15 — Ó Senhor, nosso Deus, tu mostraste o teu grande poder quando tiraste o teu povo do Egito, e a fama que ganhaste com isso continua até hoje. Mas nós temos pecado e feito o mal. 16 Ó Senhor, tu és misericordioso; portanto, não continues irado e furioso com Jerusalém, que é a tua cidade e o teu monte santo. Por causa dos nossos pecados e dos pecados dos nossos antepassados, os povos de todos os países vizinhos zombam de Jerusalém e do teu povo. 17 Ó nosso Deus, ouve a minha oração, atende a súplica deste teu servo. Para que todos saibam que tu, Senhor, és Deus, derrama as tuas bênçãos sobre o teu Templo, que agora está abandonado. 18 Ouve, ó meu Deus, e atende a minha oração. Abre os olhos, vê a nossa desgraça e olha para a tua cidade. Fazemos os nossos pedidos por causa da tua grande compaixão e não porque sejamos bons e honestos. 19 Ouve, ó Senhor! Perdoa-nos, Senhor! Atende-nos, Senhor, e vem ajudar-nos. Para que todos saibam que tu és Deus, não demores em nos socorrer, ó meu Deus, pois nós somos o teu povo, e Jerusalém é a tua cidade.

Gabriel explica a profecia

20 Eu continuei a orar, e a confessar os meus pecados e também os do meu povo, e a fazer ao Senhor, meu Deus, as minhas súplicas em favor do seu monte santo. 21 Ainda estava orando quando Gabriel, o mesmo anjo que eu já tinha visto na visão, veio voando rapidamente e parou perto de mim. Eram três horas, a hora do sacrifício da tarde. 22 Ele disse:

— Daniel, eu vim explicar o que quer dizer a visão. 23 Logo que você começou a orar, Deus atendeu o seu pedido. Deus o ama muito e por isso me mandou explicar a visão a você. Portanto, preste atenção e procure entender o que vou dizer.

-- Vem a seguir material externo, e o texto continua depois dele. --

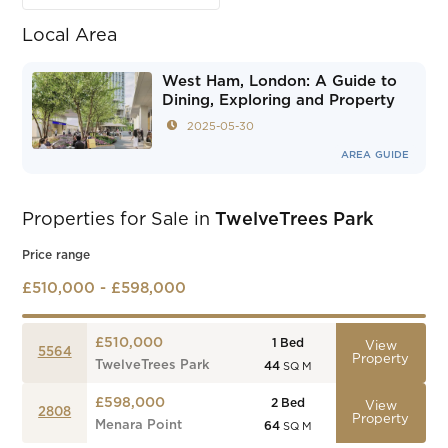
Local Area
West Ham, London: A Guide to
Dining, Exploring and Property
2025-05-30
AREA GUIDE
Properties for Sale in
TwelveTrees Park
Price range
£510,000 - £598,000
£510,000
1
Bed
View
5564
Property
TwelveTrees Park
44
SQ M
£598,000
2
Bed
View
2808
Property
Menara Point
64
SQ M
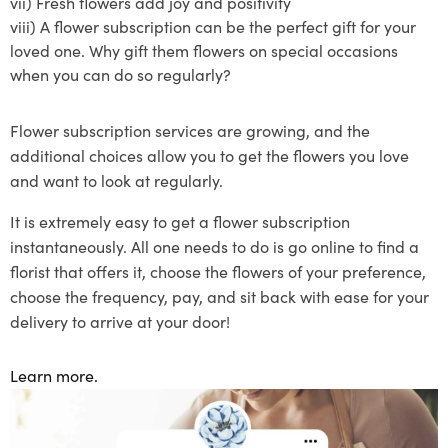
vii)
Fresh flowers add joy and positivity
viii)
A
flower subscription
can be the perfect gift for your
loved one. Why gift them flowers on special occasions
when you can do so regularly?
Flower subscription
services are growing, and the
additional choices allow you to get the flowers you love
and want to lo
ok at regularly.
It is extremely easy to get a flower
subscription
instantaneously
. All one needs to do is go online to find a
florist that offers
it
, choose the flowers of your preference
,
choose the frequency
, pay, and sit back with ease for your
delivery to arrive at your door!
Learn more.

24 — Daniel, o castigo do seu povo e da sua santa cidade vai durar setenta anos vezes sete, até que termine a revolta, e o pecado acabe. Então o seu povo vai conseguir o perdão dos seus pecados, e a justiça eterna de Deus será feita. A visão e a profecia serão cumpridas, e o santo Templo será inaugurado de novo. 25 Preste atenção, Daniel, e compreenda. Depois de ser dada a ordem para reconstruir Jerusalém, sete anos vezes sete vão passar até que chegue o líder escolhido por Deus. As novas ruas e muralhas de Jerusalém durarão sessenta e dois anos vezes sete, mas será um tempo de muito sofrimento. 26 No fim desse tempo, o líder escolhido por Deus será morto injustamente. Chegará um rei com o seu exército e destruirá a cidade e o Templo. O fim virá como uma enchente, trazendo a guerra e as destruições que Deus resolveu mandar. 27 Esse rei fará com muitos povos um acordo que durará sete anos; mas, quando passar metade desse tempo, ele acabará com os sacrifícios de animais e as ofertas de cereais no Templo. "O grande terror" será colocado no lugar mais alto do Templo e ali ficará até que aquele que fez isso seja destruído, conforme Deus resolveu.